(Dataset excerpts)
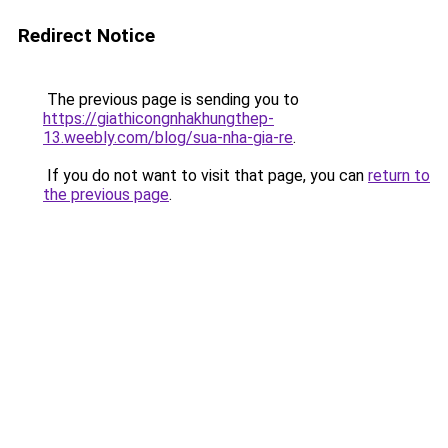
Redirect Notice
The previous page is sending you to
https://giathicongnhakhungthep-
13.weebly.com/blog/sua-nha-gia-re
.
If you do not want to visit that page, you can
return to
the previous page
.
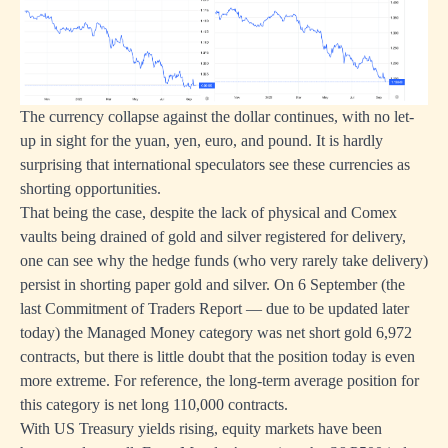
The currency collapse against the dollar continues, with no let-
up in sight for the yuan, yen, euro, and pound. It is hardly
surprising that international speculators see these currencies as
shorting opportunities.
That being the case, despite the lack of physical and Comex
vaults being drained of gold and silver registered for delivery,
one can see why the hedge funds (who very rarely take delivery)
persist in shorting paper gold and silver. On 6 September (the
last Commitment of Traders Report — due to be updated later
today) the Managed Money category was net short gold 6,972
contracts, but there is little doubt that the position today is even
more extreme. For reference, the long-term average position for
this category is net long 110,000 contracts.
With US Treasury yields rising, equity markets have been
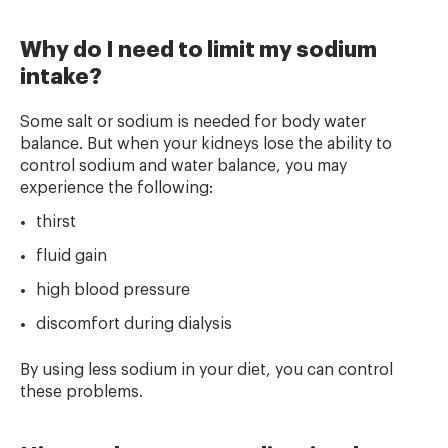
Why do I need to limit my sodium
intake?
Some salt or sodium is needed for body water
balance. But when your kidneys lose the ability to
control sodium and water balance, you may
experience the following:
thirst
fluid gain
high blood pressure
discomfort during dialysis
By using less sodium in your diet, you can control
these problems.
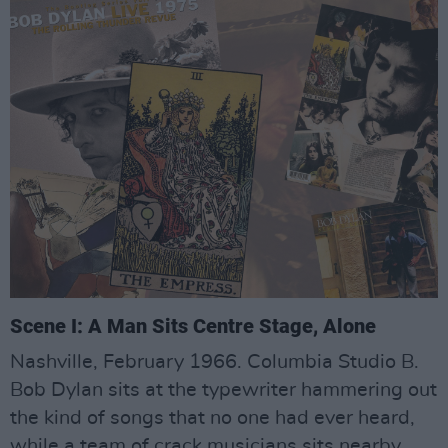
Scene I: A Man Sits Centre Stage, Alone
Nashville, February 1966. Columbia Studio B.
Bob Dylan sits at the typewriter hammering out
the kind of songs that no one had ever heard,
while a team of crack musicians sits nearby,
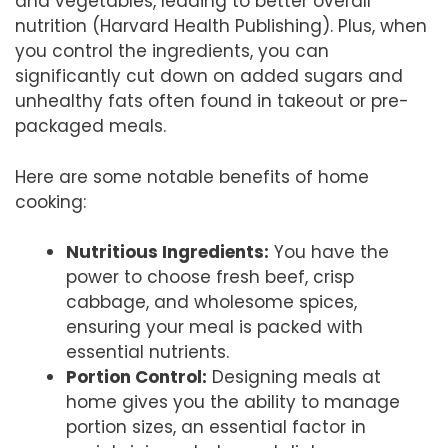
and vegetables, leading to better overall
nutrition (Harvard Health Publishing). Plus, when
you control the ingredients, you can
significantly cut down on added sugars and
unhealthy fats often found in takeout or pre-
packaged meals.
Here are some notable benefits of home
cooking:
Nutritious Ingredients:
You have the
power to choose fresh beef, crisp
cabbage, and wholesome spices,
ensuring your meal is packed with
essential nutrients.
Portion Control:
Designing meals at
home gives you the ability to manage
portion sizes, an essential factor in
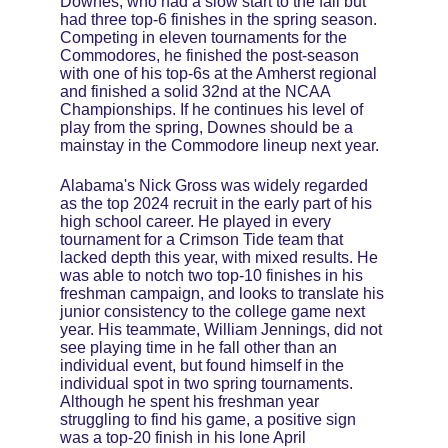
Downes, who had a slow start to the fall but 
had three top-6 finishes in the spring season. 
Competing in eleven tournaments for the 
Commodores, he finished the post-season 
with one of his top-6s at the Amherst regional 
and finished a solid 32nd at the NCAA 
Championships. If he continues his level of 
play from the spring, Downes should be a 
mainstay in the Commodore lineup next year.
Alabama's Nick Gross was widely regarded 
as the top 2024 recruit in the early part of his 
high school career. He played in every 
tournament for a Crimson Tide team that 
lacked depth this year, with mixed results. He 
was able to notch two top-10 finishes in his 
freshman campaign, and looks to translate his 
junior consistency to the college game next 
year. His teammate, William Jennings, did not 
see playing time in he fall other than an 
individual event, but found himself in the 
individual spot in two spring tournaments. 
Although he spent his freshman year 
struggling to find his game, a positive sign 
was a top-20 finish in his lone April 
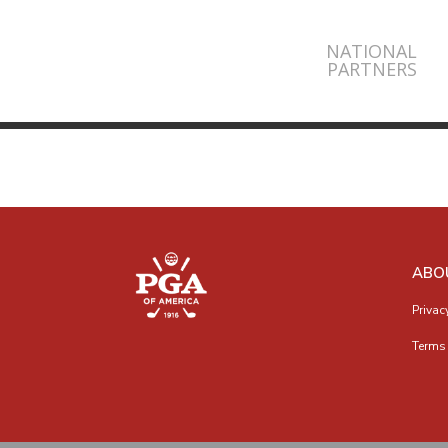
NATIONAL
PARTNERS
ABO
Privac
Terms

...

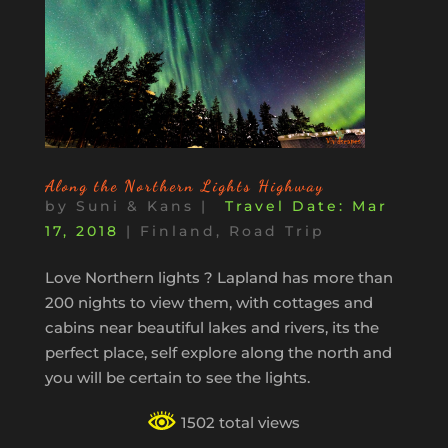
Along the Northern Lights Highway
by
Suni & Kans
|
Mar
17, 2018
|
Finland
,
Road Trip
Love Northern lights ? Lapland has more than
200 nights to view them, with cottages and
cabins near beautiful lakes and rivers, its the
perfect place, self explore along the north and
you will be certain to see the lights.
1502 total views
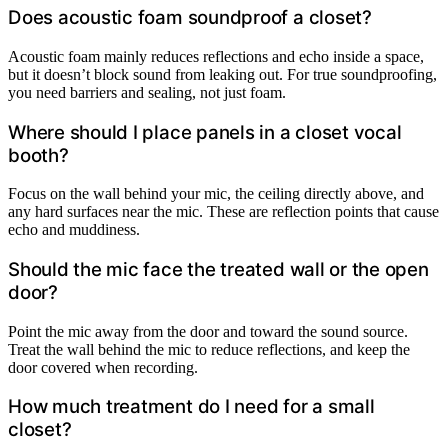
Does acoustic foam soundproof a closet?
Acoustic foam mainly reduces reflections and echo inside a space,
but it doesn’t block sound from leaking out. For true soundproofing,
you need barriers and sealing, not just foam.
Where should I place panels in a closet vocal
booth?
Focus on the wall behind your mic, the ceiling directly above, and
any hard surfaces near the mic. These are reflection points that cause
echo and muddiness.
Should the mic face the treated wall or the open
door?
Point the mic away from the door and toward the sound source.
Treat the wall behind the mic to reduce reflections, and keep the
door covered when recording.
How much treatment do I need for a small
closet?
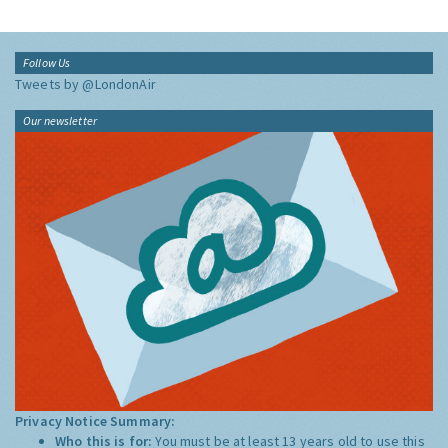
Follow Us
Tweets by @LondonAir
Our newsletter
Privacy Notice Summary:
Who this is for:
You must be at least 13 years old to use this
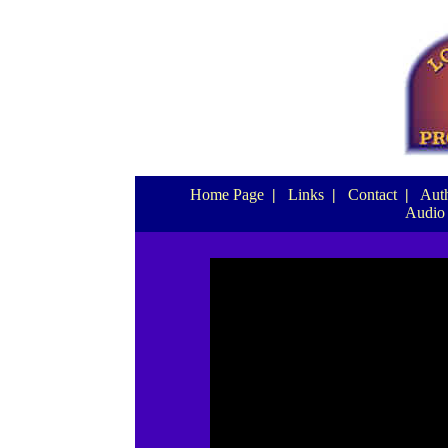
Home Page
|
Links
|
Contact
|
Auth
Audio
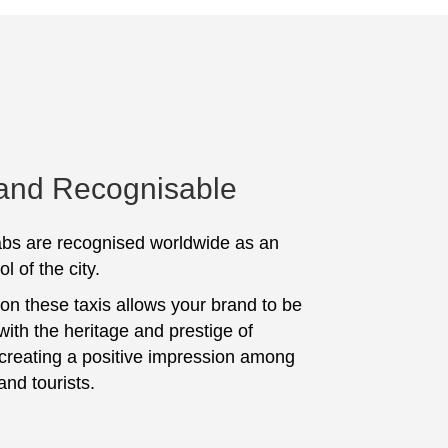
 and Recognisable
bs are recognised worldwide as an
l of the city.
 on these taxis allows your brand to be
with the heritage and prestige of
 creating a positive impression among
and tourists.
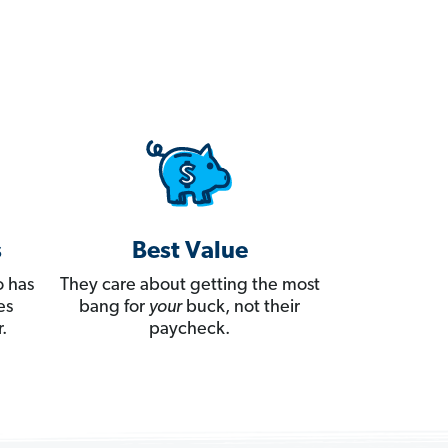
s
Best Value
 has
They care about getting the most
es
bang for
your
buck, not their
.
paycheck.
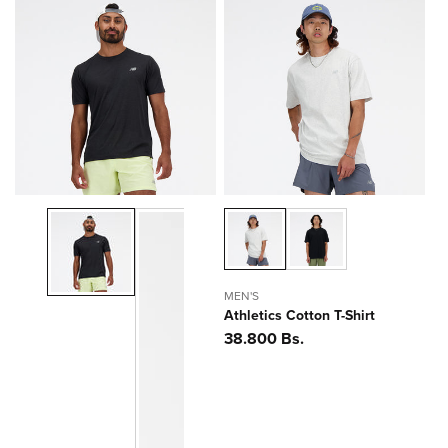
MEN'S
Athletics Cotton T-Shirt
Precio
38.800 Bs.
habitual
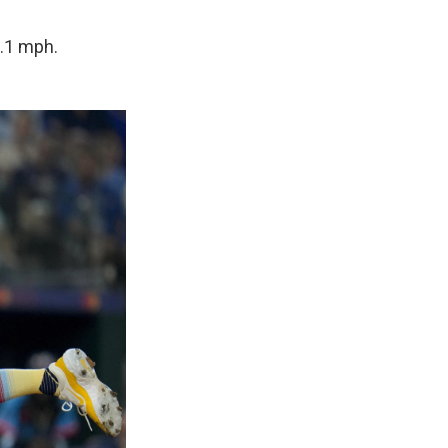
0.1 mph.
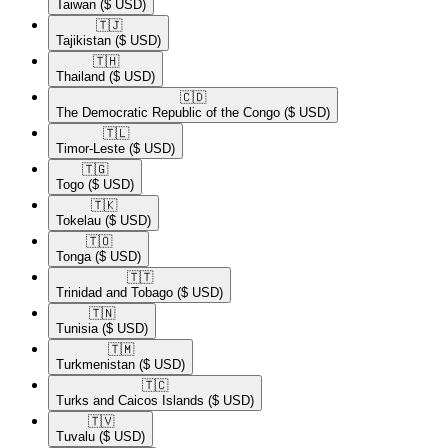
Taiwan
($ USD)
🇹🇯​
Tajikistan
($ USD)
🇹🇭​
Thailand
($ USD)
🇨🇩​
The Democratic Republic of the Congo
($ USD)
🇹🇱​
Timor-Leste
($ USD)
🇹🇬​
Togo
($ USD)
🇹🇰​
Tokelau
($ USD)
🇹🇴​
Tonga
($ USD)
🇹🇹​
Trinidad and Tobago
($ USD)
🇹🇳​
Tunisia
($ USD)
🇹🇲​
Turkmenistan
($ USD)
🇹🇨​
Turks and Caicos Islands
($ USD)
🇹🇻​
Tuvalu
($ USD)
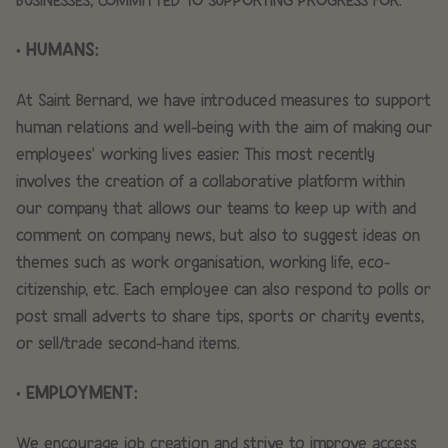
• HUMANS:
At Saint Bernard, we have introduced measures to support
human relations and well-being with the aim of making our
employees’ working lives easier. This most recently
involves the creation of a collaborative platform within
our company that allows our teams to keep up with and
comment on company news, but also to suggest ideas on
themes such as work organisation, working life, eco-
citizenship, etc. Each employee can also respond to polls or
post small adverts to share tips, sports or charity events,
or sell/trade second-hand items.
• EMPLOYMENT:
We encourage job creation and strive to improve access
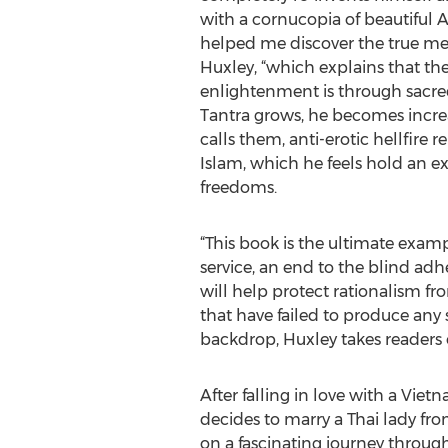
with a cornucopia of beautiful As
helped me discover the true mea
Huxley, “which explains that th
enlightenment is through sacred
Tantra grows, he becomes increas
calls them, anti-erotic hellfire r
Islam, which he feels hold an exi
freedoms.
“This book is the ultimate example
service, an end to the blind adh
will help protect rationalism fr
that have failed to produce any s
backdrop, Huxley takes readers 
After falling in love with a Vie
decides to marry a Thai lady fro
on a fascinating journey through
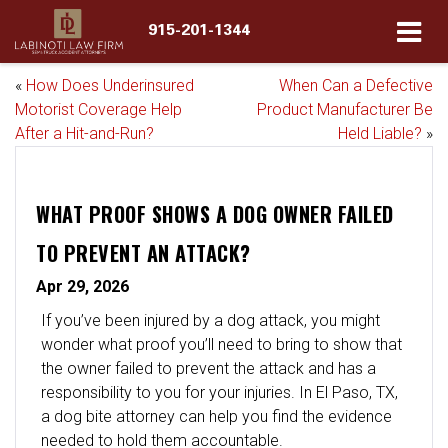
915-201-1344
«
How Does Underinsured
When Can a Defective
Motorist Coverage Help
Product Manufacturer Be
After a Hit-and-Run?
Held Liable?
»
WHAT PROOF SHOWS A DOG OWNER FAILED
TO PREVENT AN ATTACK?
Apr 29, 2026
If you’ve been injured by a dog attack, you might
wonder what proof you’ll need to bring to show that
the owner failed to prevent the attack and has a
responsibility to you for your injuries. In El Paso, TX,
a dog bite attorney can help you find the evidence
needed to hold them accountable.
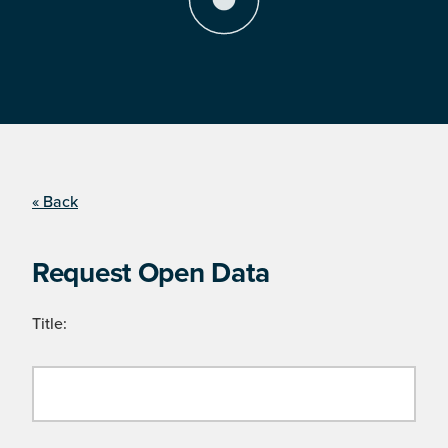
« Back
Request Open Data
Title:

...

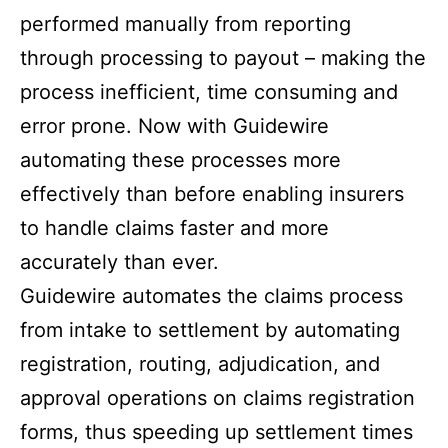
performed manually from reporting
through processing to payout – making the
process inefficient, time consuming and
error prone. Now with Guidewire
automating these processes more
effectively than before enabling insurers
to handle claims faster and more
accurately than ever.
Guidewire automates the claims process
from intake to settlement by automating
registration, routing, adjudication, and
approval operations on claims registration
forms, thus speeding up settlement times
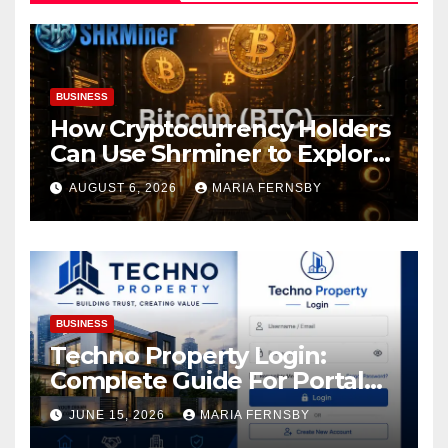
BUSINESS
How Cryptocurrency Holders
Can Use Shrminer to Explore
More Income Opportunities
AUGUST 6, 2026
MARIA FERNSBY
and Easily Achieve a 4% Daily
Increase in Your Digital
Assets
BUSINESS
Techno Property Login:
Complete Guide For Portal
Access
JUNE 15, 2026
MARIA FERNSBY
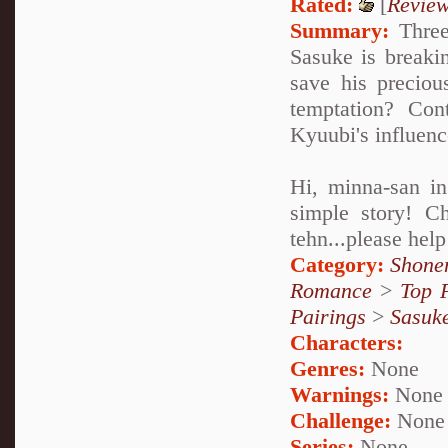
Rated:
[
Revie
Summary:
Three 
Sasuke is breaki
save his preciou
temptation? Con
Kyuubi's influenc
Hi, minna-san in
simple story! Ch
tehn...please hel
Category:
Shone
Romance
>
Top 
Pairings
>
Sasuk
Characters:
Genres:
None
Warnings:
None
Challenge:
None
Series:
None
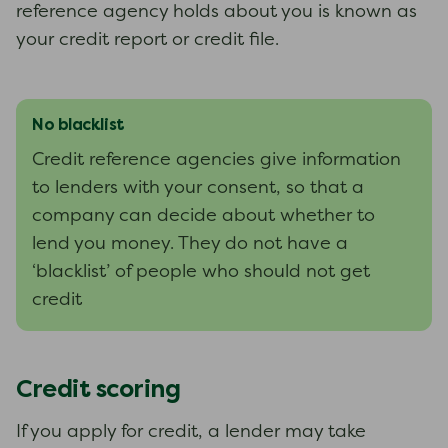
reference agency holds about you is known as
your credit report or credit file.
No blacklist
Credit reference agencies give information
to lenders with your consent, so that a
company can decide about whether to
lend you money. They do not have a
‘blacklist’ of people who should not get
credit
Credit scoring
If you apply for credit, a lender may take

» GOAL OF THE EXERCISE:
Only the lines above from the one with "How Does Underinsured" up to and including the one with "the owner failed" should be repeated, exactly as written.

» RESULT OF THIS TASK:
How Does Underinsured
When Can a Defective
Motorist Coverage Help
Product Manufacturer Be
After a Hit-and-Run?
Held Liable?
»
WHAT PROOF SHOWS A DOG OWNER FAILED
TO PREVENT AN ATTACK?
Apr 29, 2026
If you’ve been injured by a dog attack, you might
wonder what proof you’ll need to bring to show that
the owner failed to prevent the attack and has a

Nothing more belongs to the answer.